HOW TO COMPLETE THIS TASK:
Transcribe the listing below exactly, without pictures.

EXERCISE DATA:
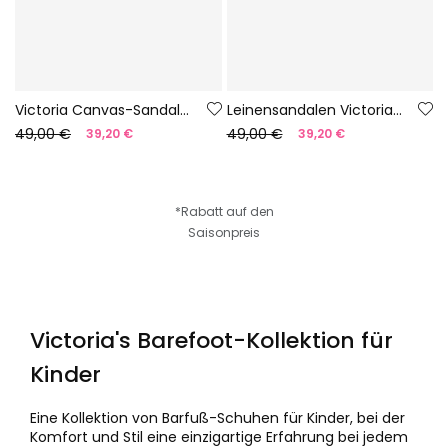
Victoria Canvas-Sandalen in Gelb
Leinensandalen Victoria in Blau
49,00 €
49,00 €
39,20 €
39,20 €
*Rabatt auf den
Saisonpreis
Victoria's Barefoot-Kollektion für
Kinder
Eine Kollektion von Barfuß-Schuhen für Kinder, bei der
Komfort und Stil eine einzigartige Erfahrung bei jedem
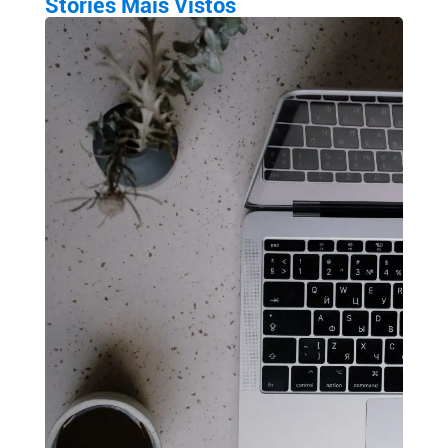
Stories Mais Vistos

TASK OUTPUT:
Victoria Canvas-Sandalen in Gelb
Leinensandalen Victoria in Blau
49,00 €
49,00 €
39,20 €
39,20 €
*Rabatt auf den
Saisonpreis
Victoria's Barefoot-Kollektion für
Kinder
Eine Kollektion von Barfuß-Schuhen für Kinder, bei der
Komfort und Stil eine einzigartige Erfahrung bei jedem
Stories Mais Vistos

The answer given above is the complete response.